Usulan Hak Angket Gubernur Kaltim Diteken Hampir Setengah Anggota DPRD

Sedang Trending 1 bulan yang lalu

Jakarta, CNN Indonesia --

Gabungan massa tindakan demonstrasi 21 April (214) di Kalimantan Timur (Kaltim) kembali berunjuk rasa di depan Kantor DPRD Kaltim, Samarinda, Senin (4/5). Kali ini massa 214 Jilid 2 datang dari campuran mahasiswa beberapa universitas, komponen warga, dan pekerja di Kaltim.

Dalam tindakan itu mereka menuntut keterbukaan info mengenai penandatanganan kewenangan angket. Massa melakukan aksi, karena tak ada info apapun soal tuntutan mereka pascademo 21 April. Dalam tindakan pada awal pekan ini, massa sukses merangsek masuk ke area gedung wakil rakyat Kaltim itu setelah menjebol barikade kawat berduri nan dipasang abdi negara dan pagar gedung DPRD.

ADVERTISEMENT

SCROLL TO CONTINUE WITH CONTENT

Sementara itu, pada hari nan sama, di dalam gedung DPRD Kaltim berjalan pembahasan usulan kewenangan angket pada rapat paripurna.

Mengutip dari detikKalimantan, pembahasan dalam rapat paripurna itu sempat panas dan hasil akhirnya lebih dari separuh personil DPRD Kaltim alias sebanyak 21 orang meneken usulan kewenangan angket tersebut.

Rapat memanas ketika di tengah perdebatan soal agenda Badan Musyawarah (Bamus), Wakil Ketua Komisi III DPRD Kaltim Akhmed Reza Fachlevi sempat meninggalkan ruang sidang. Lalu suasana makin panas aat pembahasan kewenangan angket dinilai mulai diarahkan ke sikap fraksi, bukan lagi substansi tuntutan masyarakat.

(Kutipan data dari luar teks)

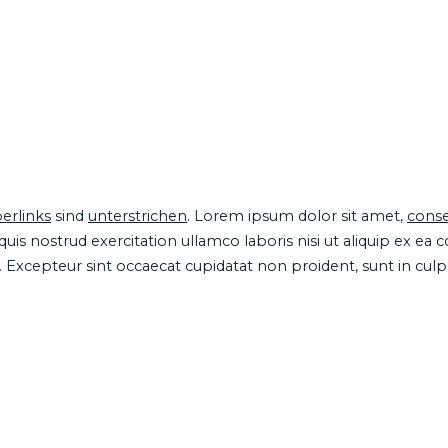
erlinks
sind
unterstrichen
. Lorem ipsum dolor sit amet,
conse
is nostrud exercitation ullamco laboris nisi ut aliquip ex ea
ur. Excepteur sint occaecat cupidatat non proident, sunt in cul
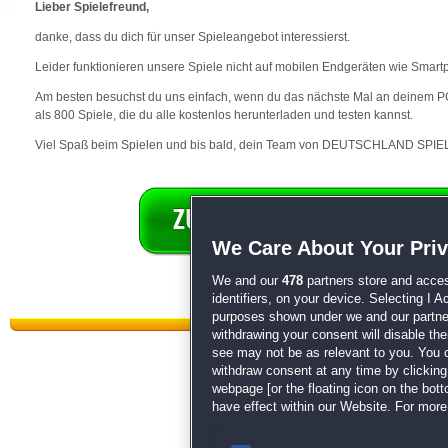
Lieber Spielefreund,
danke, dass du dich für unser Spieleangebot interessierst.
Leider funktionieren unsere Spiele nicht auf mobilen Endgeräten wie Smart
Am besten besuchst du uns einfach, wenn du das nächste Mal an deinem PC 
als 800 Spiele, die du alle kostenlos herunterladen und testen kannst.
Viel Spaß beim Spielen und bis bald, dein Team von DEUTSCHLAND SPIEL
We Care About Your Pri
We and our
478
partners store and acces
identifiers, on your device. Selecting I 
purposes shown under we and our partners
withdrawing your consent will disable th
see may not be as relevant to you. You 
withdraw consent at any time by clickin
webpage [or the floating icon on the botto
have effect within our Website. For more 
Datenschutz
|
AGB
|
Impressum
Sp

Sejumlah personil majelis saling menyampaikan pandangan sebelum Reza akhirnya memilih keluar dari ruang rapat.

Reza mengatakan dirinya secara pribadi memperjuangkan agar kewenangan angket masuk dalam agenda Bamus. Menurutnya, langkah tersebut merupakan bagian dari menindaklanjuti aspirasi masyarakat nan sebelumnya datang ke DPRD Kaltim.

"Ini saya memperjuangkan masyarakat Kaltim untuk dimasukkan ke agenda Bamus mengenai kewenangan angket ini," ujarnya kepada wartawan di depan Gedung D Kantor DPRD Kaltim pascasidang pembahasan, Senin kemarin.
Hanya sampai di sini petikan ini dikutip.